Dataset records

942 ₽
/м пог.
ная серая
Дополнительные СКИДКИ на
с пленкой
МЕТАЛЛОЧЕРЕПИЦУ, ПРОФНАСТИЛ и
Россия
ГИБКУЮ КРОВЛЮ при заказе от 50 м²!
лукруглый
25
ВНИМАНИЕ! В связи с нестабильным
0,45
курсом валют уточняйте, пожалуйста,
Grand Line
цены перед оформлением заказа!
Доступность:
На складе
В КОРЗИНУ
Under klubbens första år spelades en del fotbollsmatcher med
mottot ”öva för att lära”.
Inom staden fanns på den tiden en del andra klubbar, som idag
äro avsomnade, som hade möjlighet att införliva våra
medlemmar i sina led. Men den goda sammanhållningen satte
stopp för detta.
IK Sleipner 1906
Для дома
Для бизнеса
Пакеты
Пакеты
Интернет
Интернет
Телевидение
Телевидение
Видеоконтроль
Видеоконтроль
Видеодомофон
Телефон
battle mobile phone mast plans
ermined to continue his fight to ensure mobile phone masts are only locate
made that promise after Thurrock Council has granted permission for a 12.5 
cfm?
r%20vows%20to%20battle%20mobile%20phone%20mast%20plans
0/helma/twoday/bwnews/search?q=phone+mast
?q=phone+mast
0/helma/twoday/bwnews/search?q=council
--
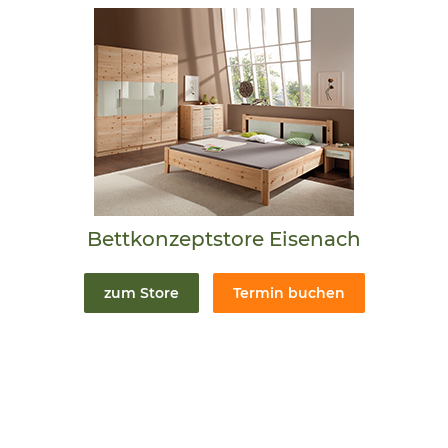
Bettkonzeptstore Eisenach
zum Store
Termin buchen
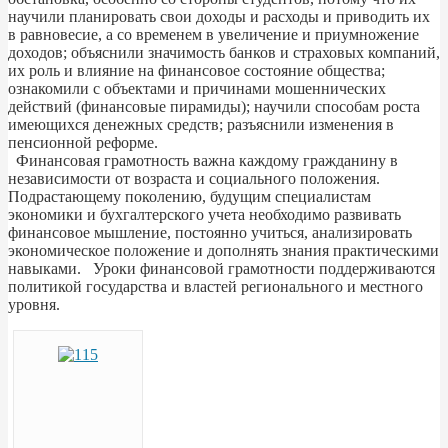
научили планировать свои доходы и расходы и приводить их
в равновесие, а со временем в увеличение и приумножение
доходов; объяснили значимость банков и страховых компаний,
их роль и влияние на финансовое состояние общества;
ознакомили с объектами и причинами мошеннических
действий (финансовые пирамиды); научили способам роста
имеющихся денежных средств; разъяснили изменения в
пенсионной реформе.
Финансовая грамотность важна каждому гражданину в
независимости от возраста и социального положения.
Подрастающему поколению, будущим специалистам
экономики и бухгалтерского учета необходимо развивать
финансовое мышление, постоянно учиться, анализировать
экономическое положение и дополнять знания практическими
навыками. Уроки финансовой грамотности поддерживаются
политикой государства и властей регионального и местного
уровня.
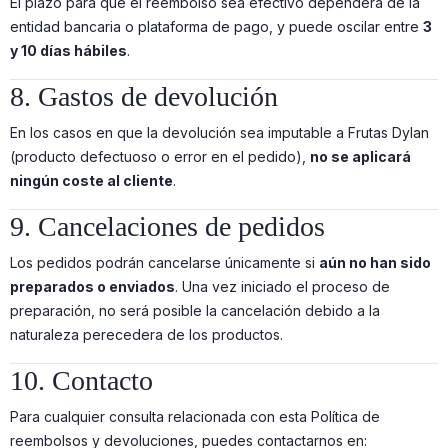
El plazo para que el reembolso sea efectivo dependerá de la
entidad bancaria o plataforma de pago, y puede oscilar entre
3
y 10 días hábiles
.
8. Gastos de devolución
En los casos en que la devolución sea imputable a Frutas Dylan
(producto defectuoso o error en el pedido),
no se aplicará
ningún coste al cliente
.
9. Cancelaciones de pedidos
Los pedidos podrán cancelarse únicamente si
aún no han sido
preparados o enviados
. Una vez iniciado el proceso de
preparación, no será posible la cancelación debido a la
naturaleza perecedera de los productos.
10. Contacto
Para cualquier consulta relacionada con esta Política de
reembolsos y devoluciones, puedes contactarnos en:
...
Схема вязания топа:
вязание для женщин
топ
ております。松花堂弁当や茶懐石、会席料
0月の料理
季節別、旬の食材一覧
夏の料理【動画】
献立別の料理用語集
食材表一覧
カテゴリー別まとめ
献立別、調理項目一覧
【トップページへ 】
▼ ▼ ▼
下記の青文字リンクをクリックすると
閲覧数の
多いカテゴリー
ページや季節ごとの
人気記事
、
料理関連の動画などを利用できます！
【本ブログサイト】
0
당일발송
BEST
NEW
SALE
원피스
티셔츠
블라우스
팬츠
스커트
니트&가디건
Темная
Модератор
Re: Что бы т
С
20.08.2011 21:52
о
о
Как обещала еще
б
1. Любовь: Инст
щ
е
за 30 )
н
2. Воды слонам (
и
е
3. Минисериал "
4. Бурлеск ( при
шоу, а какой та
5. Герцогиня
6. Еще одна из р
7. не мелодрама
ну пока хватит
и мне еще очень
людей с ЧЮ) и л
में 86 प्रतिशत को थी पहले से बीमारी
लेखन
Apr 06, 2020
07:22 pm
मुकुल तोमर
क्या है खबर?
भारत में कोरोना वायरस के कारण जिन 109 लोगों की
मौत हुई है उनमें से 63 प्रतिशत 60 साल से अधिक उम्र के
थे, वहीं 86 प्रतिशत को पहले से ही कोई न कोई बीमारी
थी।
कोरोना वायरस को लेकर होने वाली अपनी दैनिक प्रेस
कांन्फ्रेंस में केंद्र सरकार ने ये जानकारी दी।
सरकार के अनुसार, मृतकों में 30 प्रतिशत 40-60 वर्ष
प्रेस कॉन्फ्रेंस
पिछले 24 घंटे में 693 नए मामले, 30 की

■ **Task description**
From the entries above, extract only the lines running from the one containing "доходов; объяснили значимость" through the one containing "имеющихся денежных средств;", inclusive.

■ **Exercise answer**
доходов; объяснили значимость банков и страховых компаний,
их роль и влияние на финансовое состояние общества;
ознакомили с объектами и причинами мошеннических
действий (финансовые пирамиды); научили способам роста
имеющихся денежных средств; разъяснили изменения в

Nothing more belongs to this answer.